##### ENTRIES SUPPLIED #####

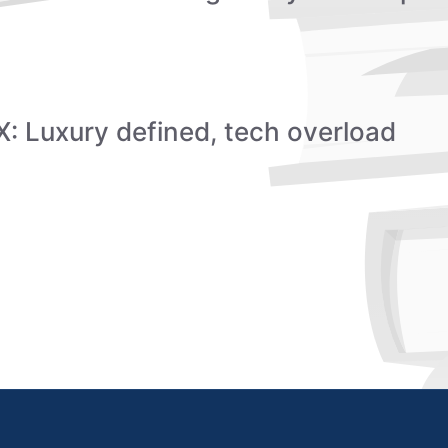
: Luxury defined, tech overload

#####
##### ENTRIES SUPPLIED #####

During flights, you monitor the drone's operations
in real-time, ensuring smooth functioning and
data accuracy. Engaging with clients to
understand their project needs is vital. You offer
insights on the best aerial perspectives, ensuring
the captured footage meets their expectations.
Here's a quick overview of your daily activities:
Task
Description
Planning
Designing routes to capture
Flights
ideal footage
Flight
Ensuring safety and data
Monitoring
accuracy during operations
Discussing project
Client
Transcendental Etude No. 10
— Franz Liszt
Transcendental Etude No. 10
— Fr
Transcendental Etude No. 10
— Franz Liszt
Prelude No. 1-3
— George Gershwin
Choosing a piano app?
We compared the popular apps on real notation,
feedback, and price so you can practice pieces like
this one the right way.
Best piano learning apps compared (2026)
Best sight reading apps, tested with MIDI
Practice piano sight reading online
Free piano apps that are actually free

#####
##### ENTRIES SUPPLIED #####

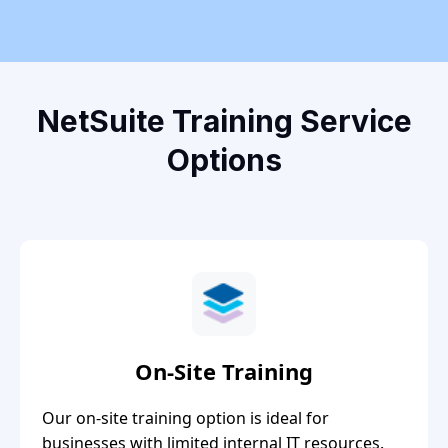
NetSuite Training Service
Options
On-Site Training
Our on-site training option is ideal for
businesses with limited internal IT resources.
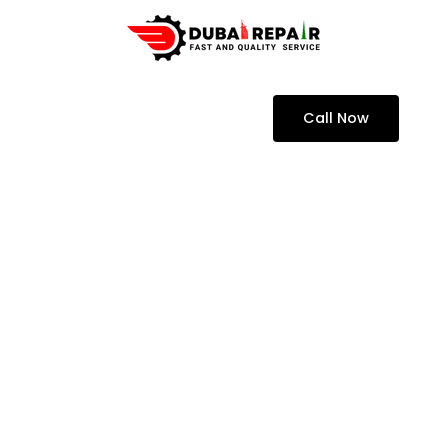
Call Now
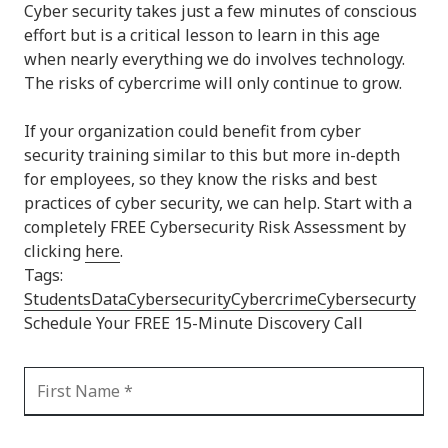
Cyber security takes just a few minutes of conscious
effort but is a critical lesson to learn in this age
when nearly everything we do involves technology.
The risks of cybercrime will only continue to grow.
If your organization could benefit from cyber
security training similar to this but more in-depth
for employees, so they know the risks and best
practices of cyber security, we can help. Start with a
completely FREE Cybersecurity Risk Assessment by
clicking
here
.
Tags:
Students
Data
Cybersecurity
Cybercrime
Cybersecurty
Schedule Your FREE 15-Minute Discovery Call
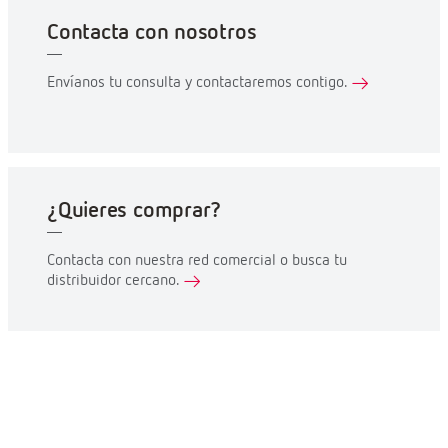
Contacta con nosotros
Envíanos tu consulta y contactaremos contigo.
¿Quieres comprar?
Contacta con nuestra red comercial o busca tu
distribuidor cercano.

#####

| WHAT IS BEING ASKED |
What are the lines in the records above, word for word, from the one containing "when nearly everything" through the one containing "distribuidor cercano.", both ends included and pictures left out?

| EXERCISE RESULT |
when nearly everything we do involves technology.
The risks of cybercrime will only continue to grow.
If your organization could benefit from cyber
security training similar to this but more in-depth
for employees, so they know the risks and best
practices of cyber security, we can help. Start with a
completely FREE Cybersecurity Risk Assessment by
clicking
here
.
Tags:
Students
Data
Cybersecurity
Cybercrime
Cybersecurty
Schedule Your FREE 15-Minute Discovery Call
Contacta con nosotros
Envíanos tu consulta y contactaremos contigo.
¿Quieres comprar?
Contacta con nuestra red comercial o busca tu
distribuidor cercano.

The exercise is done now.